Background to this inspection
Updated
6 December 2017
We carried out this inspection under Section 60 of the Health and Social Care Act 2008 as part of our regulatory functions. This inspection was planned to check whether the provider is meeting the legal requirements and regulations associated with the Health and Social Care Act 2008, to look at the overall quality of the service, and to provide a rating for the service under the Care Act 2014.There had also been a safeguarding concern raised relating to possible poor care for one individual and multiple medication errors. During our inspection further concerns were raised by visiting health professionals and registered nurses working over that weekend.
This inspection took place on 4, 6 and 9 October 2017 and was unannounced on the first day. The inspection team consisted of one adult social care inspector and a pharmacy inspector.
We reviewed information that we held about the service. Providers are required to notify the Care Quality Commission about events and incidents that occur including unexpected deaths, injuries to people receiving care and safeguarding matters. We reviewed the notifications the provider had sent us. We also looked at the safeguarding concerns information as part of the on-going safeguarding process.

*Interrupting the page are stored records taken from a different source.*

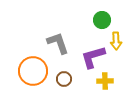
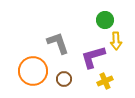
green circle: moved 3 px right
yellow cross: rotated 21 degrees counterclockwise
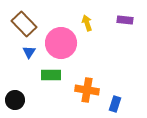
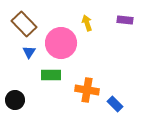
blue rectangle: rotated 63 degrees counterclockwise
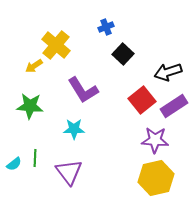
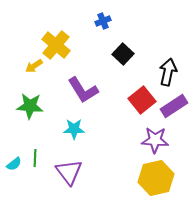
blue cross: moved 3 px left, 6 px up
black arrow: rotated 120 degrees clockwise
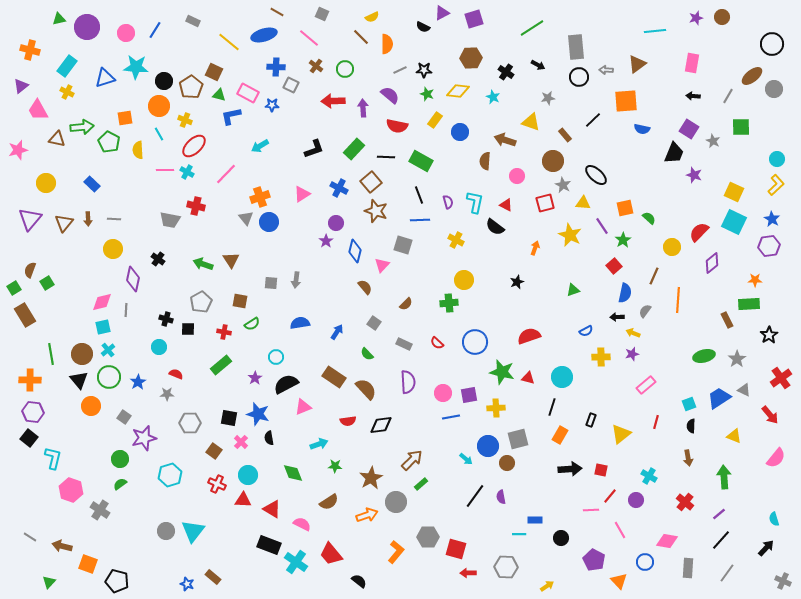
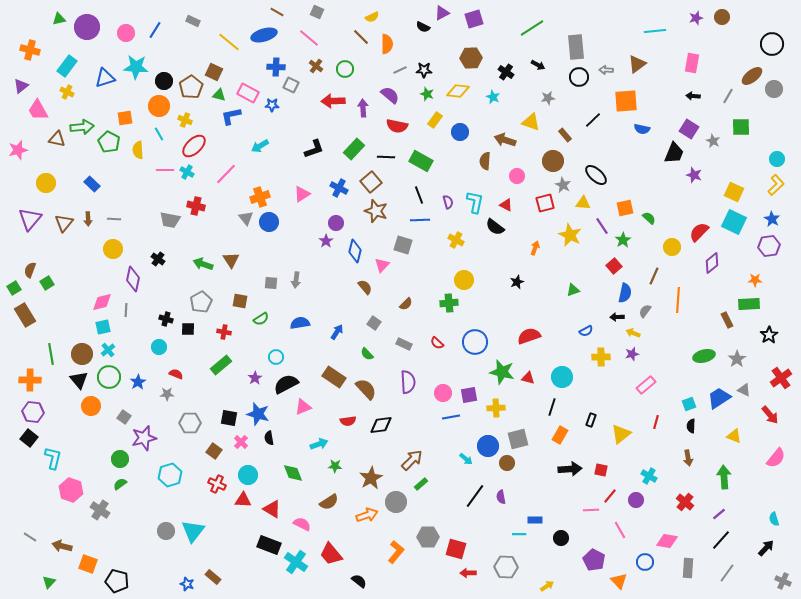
gray square at (322, 14): moved 5 px left, 2 px up
green semicircle at (252, 324): moved 9 px right, 5 px up
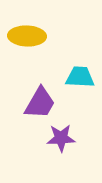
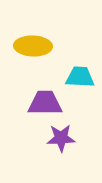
yellow ellipse: moved 6 px right, 10 px down
purple trapezoid: moved 5 px right; rotated 120 degrees counterclockwise
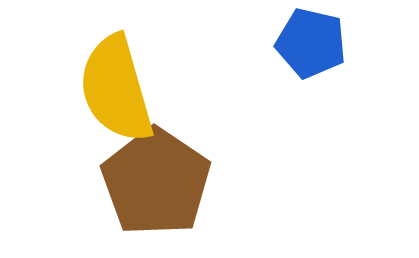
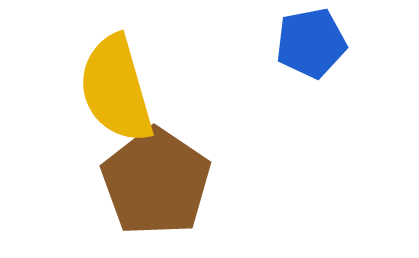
blue pentagon: rotated 24 degrees counterclockwise
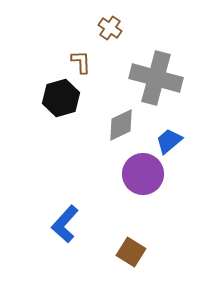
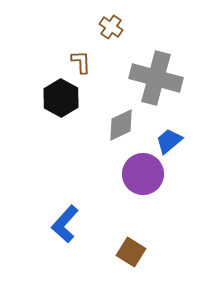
brown cross: moved 1 px right, 1 px up
black hexagon: rotated 15 degrees counterclockwise
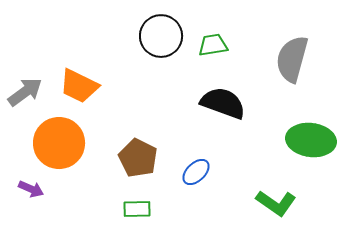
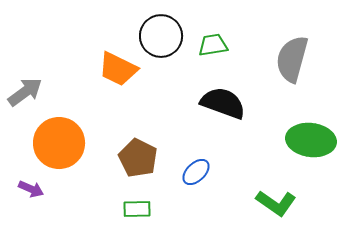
orange trapezoid: moved 39 px right, 17 px up
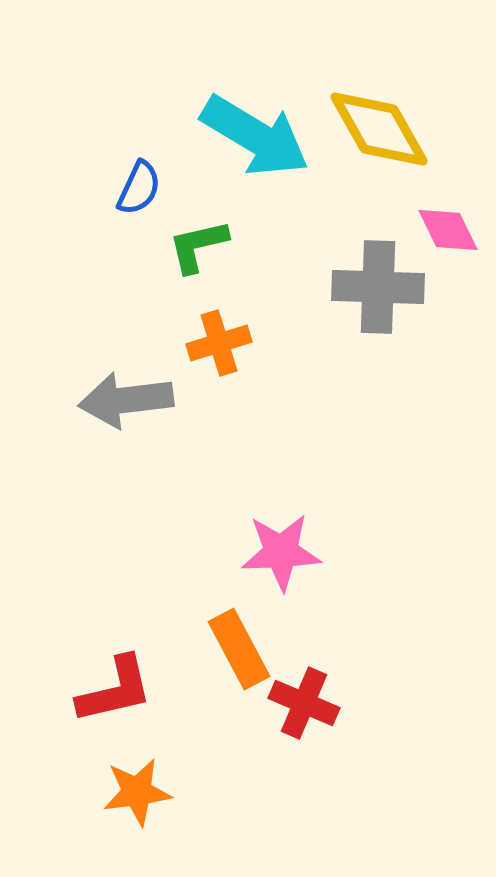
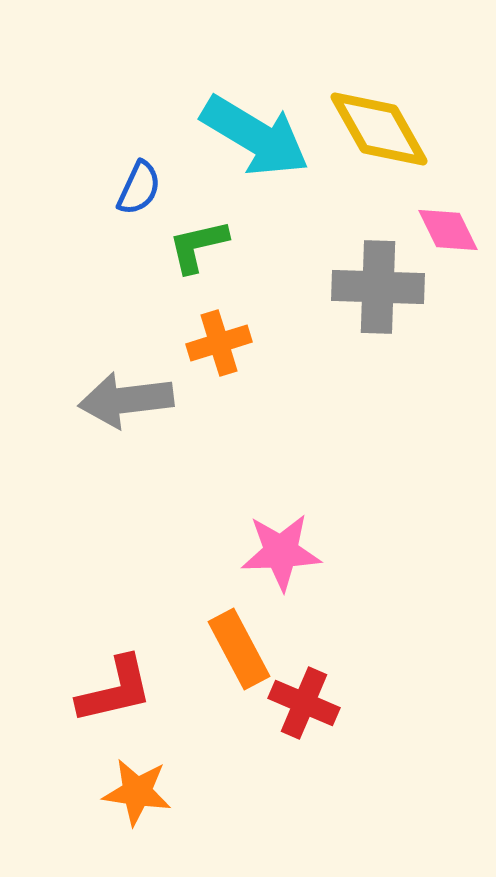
orange star: rotated 16 degrees clockwise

During the inspection, we spent time with all 31 people living at Greenhill Residential Home. We spoke individually with 11 people and as some people could not tell us about their experiences directly due to medical conditions, we spent time with people observing their care in the communal areas. We also took lunch with people in the dining room on the first day.
We spoke with three visiting relatives, two visiting health professionals, the registered manager, team leader, the provider Nominated Individual who was also the Director of Independent Living and the Service Manager for Older People. We spoke with the administrator, two domestics, the cook, activity co-ordinator and kitchen porter. We also spoke with three senior care workers, eight care workers and two agency care workers and a bank care worker.
The records we looked at included six people's care records and daily records, 17 people's medicine records, health care records and other records relating to people's care. We looked at three staff recruitment files and staff training and supervision records. We also observed a medicine round. We also looked at records relating to how the provider monitored the quality of the service such as complaints, audits and quality assurance surveys.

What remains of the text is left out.